3. Les présentes dispositions n’empêchent pas l’État membre dans lequel le prestataire se déplace pour fournir son service d’imposer des exigences concernant la prestation de l’activité́

de service lorsque ces exigences sont justifiées par des raisons d’ordre public, de sécurité́

publique, de santé publique ou de protection de l’environnement et conformément au paragraphe 1. Elles n’empêchent pas non plus cet État membre d’appliquer, conformément au droit communautaire, ses règles en matière de conditions d’emploi, y compris celles énoncées dans des conventions collectives.

(…)

SECTION 2 - Droits des destinataires de services

Article 19 - Restrictions interdites

Les États membres ne peuvent pas imposer au destinataire des exigences qui restreignent l’utilisation d’un service fourni par un prestataire ayant son établissement dans un autre État membre, notamment les exigences suivantes :

a) l’obligation d’obtenir une autorisation de leurs autorités compétentes ou de faire une déclaration auprès de celles-ci;

b) des limites discriminatoires à l’octroi d’aides financières au motif que le prestataire est établi dans un autre État membre ou pour des raisons liées à l’emplacement du lieu où le service est fourni;

Article 20 - Non-discrimination

1. Les États membres veillent à ce que le destinataire ne soir pas soumis à des exigences discriminatoires fondées sur sa nationalité ou son lieu de résidence.

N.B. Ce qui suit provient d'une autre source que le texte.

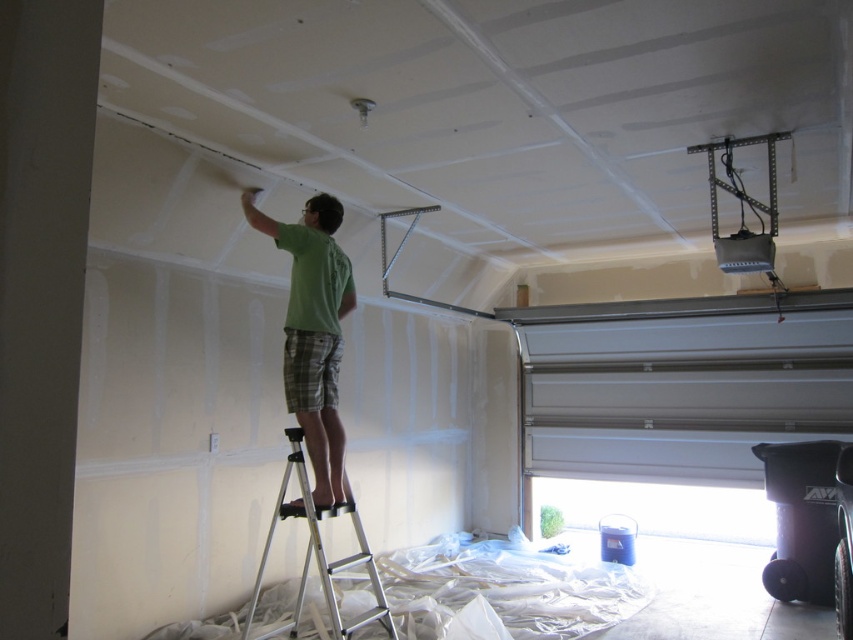 Is silver metallic garage door at lower right below silver metallic ladder at center?

No.

Is silver metallic garage door at lower right above silver metallic ladder at center?

Yes, silver metallic garage door at lower right is above silver metallic ladder at center.

Which is in front, point (660, 348) or point (334, 611)?

Positioned in front is point (334, 611).

At what (x,y) coordinates should I click in order to perform the action: click on silver metallic garage door at lower right. Please return your answer as a coordinate pair (x, y). Looking at the image, I should click on (680, 381).

Can you confirm if green cotton shirt at upper center is shorter than silver metallic ladder at center?

No.

From the picture: Which is below, green cotton shirt at upper center or silver metallic ladder at center?

Positioned lower is silver metallic ladder at center.

This screenshot has height=640, width=853. I want to click on green cotton shirt at upper center, so click(312, 330).

From the picture: Who is more distant from viewer, [566,449] or [300,339]?

Point [566,449]

Which of these two, silver metallic garage door at lower right or green cotton shirt at upper center, stands taller?

silver metallic garage door at lower right

At what (x,y) coordinates should I click in order to perform the action: click on silver metallic garage door at lower right. Please return your answer as a coordinate pair (x, y). The height and width of the screenshot is (640, 853). Looking at the image, I should click on (680, 381). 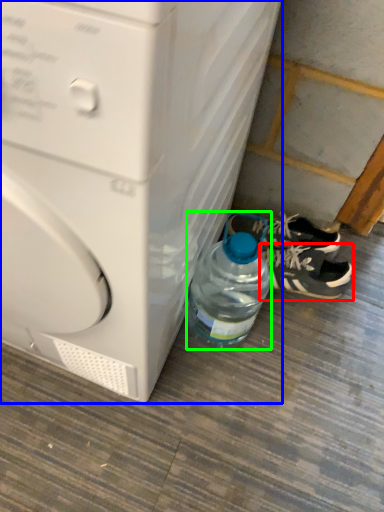 Question: Which object is positioned closest to footwear (highlighted by a red box)? Select from washing machine (highlighted by a blue box) and bottle (highlighted by a green box).

Choices:
 (A) washing machine
 (B) bottle

Answer: (B) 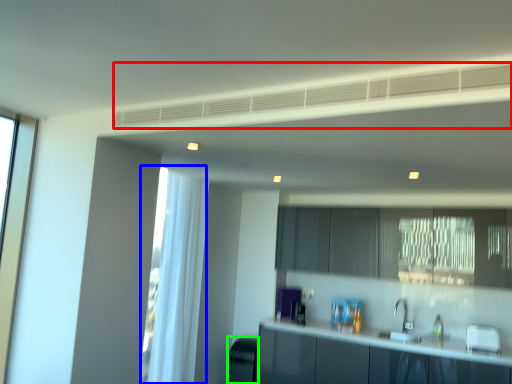 Question: Considering the real-world distances, which object is closest to exhaust hood (highlighted by a red box)? curtain (highlighted by a blue box) or appliance (highlighted by a green box).

Choices:
 (A) curtain
 (B) appliance

Answer: (A) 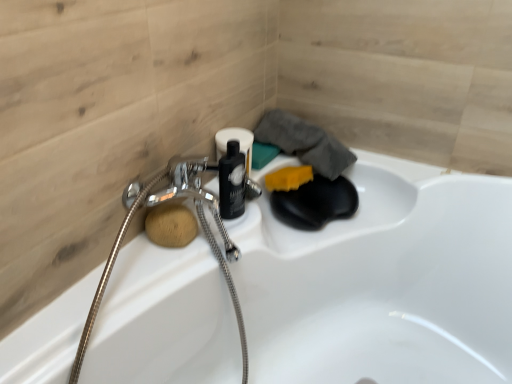 Question: Does wooden sponge at lower left, marked as the first soap in a left-to-right arrangement, have a greater height compared to yellow sponge at upper right, the first soap in the right-to-left sequence?

Choices:
 (A) no
 (B) yes

Answer: (B)

Question: From a real-world perspective, is wooden sponge at lower left, marked as the first soap in a left-to-right arrangement, positioned under yellow sponge at upper right, positioned as the second soap in left-to-right order, based on gravity?

Choices:
 (A) yes
 (B) no

Answer: (B)

Question: Can you confirm if wooden sponge at lower left, the first soap viewed from the front, is shorter than yellow sponge at upper right, positioned as the second soap in left-to-right order?

Choices:
 (A) no
 (B) yes

Answer: (A)

Question: Is wooden sponge at lower left, which ranks as the second soap in top-to-bottom order, not near yellow sponge at upper right, the second soap in the bottom-to-top sequence?

Choices:
 (A) yes
 (B) no

Answer: (B)

Question: Is wooden sponge at lower left, marked as the first soap in a left-to-right arrangement, wider than yellow sponge at upper right, placed as the first soap when sorted from top to bottom?

Choices:
 (A) no
 (B) yes

Answer: (A)

Question: Does wooden sponge at lower left, the first soap viewed from the front, appear on the left side of yellow sponge at upper right, the first soap in the right-to-left sequence?

Choices:
 (A) yes
 (B) no

Answer: (A)

Question: Does yellow sponge at upper right, positioned as the second soap in front-to-back order, appear on the left side of wooden sponge at lower left, which ranks as the 2th soap in back-to-front order?

Choices:
 (A) no
 (B) yes

Answer: (A)

Question: Is wooden sponge at lower left, which ranks as the 2th soap in back-to-front order, surrounded by yellow sponge at upper right, acting as the first soap starting from the back?

Choices:
 (A) no
 (B) yes

Answer: (A)

Question: Are yellow sponge at upper right, acting as the first soap starting from the back, and wooden sponge at lower left, which is the 1th soap in bottom-to-top order, beside each other?

Choices:
 (A) no
 (B) yes

Answer: (A)

Question: Is yellow sponge at upper right, acting as the first soap starting from the back, far from wooden sponge at lower left, the first soap viewed from the front?

Choices:
 (A) no
 (B) yes

Answer: (A)

Question: From the image's perspective, is yellow sponge at upper right, the second soap in the bottom-to-top sequence, beneath wooden sponge at lower left, which ranks as the 2th soap in back-to-front order?

Choices:
 (A) yes
 (B) no

Answer: (B)

Question: Is yellow sponge at upper right, positioned as the second soap in left-to-right order, to the right of wooden sponge at lower left, which is the 1th soap in bottom-to-top order, from the viewer's perspective?

Choices:
 (A) no
 (B) yes

Answer: (B)

Question: Does wooden sponge at lower left, which ranks as the 2th soap in back-to-front order, have a smaller size compared to metallic silver garden hose at left?

Choices:
 (A) yes
 (B) no

Answer: (A) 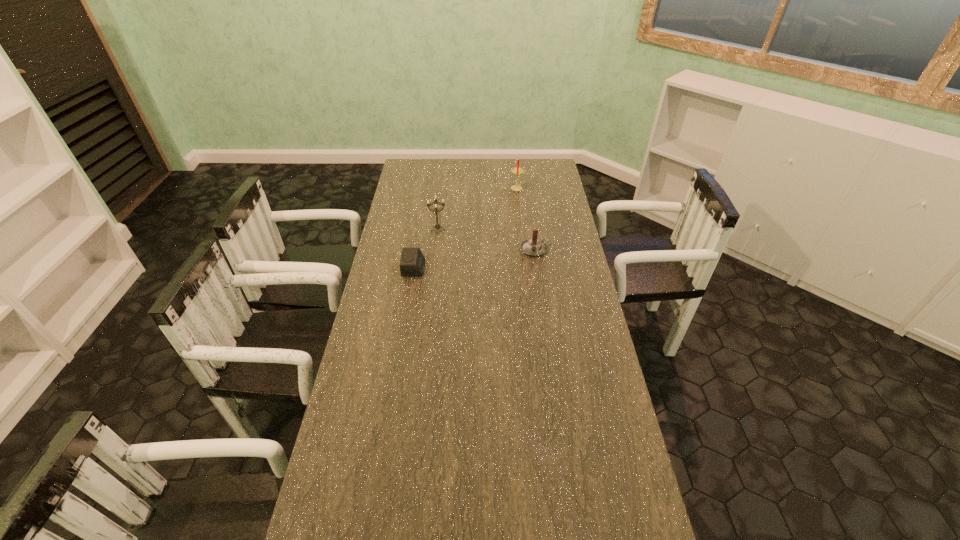 Identify the location of the taller candle. (517, 170).

Locate an element on the screen. This screenshot has width=960, height=540. the farthest object is located at coordinates (517, 170).

This screenshot has height=540, width=960. Identify the location of the second farthest object. (437, 226).

Image resolution: width=960 pixels, height=540 pixels. Identify the location of the second nearest object. (533, 247).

2. Les États membres veillent à ce que les conditions générales d’accès à un service, qui sont mises à la disposition du public par le prestataire, ne contiennent pas des conditions discriminatoires en raison de la nationalité́ ou du lieu de résidence du destinataire, sans que cela ne porte atteinte à la possibilité́ de prévoir des différences dans les conditions d’accès lorsque ces conditions sont directement justifiées par des critères objectifs.

(…)

Document 7. CJUE, 6 octobre 2020, Commission c. Hongrie, aff.C-66/18 (extraits)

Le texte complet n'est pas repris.